Zacks Investment Research

Image Source: Zacks Investment Research

If anything, this suggests some level of undervalued trading—at least compared to historical norms.

Broad Value Outlook

In aggregate, Danaos currently has a Zacks Value Style Score of A, putting it into the top 20% of all stocks we cover from this look. This makes Danaos a solid choice for value investors.

What About the Stock Overall?

Though Danaos might be a good choice for value investors, there are plenty of other factors to consider before investing in this name. In particular, it is worth noting that the company has a Growth grade of C and a Momentum score of C. This gives DAC a Zacks VGM score—or its overarching fundamental grade—of B. (You can read more about the Zacks Style Scores here >>)

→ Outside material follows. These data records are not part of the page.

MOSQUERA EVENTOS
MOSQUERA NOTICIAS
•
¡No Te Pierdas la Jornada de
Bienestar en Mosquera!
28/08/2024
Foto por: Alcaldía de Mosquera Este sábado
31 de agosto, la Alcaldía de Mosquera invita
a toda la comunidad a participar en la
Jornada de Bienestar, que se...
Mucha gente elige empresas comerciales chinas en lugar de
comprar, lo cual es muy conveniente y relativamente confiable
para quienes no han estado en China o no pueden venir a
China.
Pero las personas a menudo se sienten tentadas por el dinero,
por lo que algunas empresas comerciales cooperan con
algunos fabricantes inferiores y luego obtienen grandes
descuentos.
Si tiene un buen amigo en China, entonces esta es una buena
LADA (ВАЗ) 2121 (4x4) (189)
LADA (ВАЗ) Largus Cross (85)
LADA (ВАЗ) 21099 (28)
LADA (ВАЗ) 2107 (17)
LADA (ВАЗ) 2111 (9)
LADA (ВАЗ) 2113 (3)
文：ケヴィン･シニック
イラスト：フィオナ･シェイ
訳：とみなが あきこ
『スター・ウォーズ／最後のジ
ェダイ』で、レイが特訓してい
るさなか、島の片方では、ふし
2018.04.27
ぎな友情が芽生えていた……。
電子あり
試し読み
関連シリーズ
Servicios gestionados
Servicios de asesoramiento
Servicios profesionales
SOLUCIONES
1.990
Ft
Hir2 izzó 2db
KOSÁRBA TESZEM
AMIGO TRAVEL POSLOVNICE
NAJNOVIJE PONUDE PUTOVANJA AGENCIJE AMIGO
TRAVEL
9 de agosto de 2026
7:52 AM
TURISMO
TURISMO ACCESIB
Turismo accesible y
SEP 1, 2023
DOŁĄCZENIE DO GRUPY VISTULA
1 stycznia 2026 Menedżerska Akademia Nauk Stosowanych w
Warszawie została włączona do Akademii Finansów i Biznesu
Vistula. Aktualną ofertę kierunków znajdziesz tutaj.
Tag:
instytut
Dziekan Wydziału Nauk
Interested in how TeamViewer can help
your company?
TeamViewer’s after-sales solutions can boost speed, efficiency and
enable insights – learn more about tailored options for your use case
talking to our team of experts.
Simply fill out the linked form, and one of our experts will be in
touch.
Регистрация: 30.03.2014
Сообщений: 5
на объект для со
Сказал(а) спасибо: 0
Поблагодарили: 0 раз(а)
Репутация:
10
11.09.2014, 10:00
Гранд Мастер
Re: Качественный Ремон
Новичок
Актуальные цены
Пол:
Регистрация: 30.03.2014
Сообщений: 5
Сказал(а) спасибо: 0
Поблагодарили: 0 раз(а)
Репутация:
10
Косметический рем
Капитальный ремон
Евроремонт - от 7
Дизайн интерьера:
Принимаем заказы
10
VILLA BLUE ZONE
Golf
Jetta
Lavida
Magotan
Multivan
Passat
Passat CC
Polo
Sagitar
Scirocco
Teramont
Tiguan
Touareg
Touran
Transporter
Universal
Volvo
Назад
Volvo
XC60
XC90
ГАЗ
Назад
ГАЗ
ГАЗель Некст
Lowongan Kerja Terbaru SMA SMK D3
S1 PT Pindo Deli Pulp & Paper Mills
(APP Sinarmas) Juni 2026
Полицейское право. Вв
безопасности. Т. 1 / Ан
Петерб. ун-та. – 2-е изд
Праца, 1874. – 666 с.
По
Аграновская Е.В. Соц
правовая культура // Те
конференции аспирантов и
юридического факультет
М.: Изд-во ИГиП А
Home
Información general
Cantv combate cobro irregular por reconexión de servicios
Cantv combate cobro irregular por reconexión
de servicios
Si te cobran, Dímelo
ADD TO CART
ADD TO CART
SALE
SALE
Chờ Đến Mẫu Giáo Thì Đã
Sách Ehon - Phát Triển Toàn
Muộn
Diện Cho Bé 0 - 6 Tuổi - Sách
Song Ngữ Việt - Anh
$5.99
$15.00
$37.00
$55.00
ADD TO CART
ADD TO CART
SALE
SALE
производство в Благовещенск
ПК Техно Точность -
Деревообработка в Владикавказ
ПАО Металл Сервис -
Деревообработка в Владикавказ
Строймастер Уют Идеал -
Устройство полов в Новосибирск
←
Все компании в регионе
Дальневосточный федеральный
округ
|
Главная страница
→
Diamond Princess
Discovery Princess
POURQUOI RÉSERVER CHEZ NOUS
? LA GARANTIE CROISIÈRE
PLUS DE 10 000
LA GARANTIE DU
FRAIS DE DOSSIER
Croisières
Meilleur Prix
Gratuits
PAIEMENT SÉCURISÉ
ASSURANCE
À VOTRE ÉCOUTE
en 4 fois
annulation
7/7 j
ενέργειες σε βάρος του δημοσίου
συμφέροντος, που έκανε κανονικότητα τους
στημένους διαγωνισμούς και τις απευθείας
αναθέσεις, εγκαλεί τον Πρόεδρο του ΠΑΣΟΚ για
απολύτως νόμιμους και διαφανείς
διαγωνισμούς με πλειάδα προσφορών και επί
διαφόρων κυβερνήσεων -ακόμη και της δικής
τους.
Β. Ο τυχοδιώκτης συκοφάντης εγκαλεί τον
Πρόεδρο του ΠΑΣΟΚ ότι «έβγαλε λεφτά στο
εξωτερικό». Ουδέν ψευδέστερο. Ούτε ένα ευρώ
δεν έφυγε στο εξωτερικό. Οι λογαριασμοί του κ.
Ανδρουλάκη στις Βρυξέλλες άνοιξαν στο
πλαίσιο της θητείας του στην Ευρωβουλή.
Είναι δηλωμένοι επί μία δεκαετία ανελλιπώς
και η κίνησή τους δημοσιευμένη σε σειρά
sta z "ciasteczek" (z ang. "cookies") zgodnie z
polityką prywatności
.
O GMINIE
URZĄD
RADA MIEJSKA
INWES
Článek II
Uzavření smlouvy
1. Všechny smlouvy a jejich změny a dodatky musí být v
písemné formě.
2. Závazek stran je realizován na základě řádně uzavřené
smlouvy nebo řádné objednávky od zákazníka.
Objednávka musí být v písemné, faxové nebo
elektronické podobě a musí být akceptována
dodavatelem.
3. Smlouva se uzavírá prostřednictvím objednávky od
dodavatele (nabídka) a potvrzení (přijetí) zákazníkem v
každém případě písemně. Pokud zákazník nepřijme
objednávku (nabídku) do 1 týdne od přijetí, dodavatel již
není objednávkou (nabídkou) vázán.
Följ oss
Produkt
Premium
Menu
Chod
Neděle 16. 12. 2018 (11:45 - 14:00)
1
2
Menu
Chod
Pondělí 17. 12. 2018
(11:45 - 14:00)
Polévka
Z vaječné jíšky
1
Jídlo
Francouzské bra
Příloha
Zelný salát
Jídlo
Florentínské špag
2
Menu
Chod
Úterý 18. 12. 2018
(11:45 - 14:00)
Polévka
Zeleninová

Meanwhile, the company’s recent earnings estimates have been discouraging. The current quarter and full year has witnessed none estimate trend higher in the past sixty days and one lower, each.



As a result, the consensus estimate for the current quarter and the full year has declined by 14.9% and 5.7%, respectively in the past two months. You can see the consensus estimate trend and recent price action for the stock in the chart below:

This bearish trend is why the stock has just a Zacks Rank #3 (Hold) despite strong value metrics and why we are looking for in-line performance from the company in the near term.

Bottom Line

Danaos is an inspired choice for value investors, as it is hard to beat its incredible lineup of statistics on this front. Moreover, a strong industry rank (top 30% out of more than 250 industries) further supports the growth potential of the stock. However, with a Zacks Rank #3, it is hard to get too excited about this company overall. In fact, over the past year, the sector has clearly underperformed the broader market, as you can see below:

Zacks Investment Research

Image Source: Zacks Investment Research

So, value investors might want to wait for estimates and analyst sentiment to turn around in this name first, but once that happens, this stock could be a compelling pick.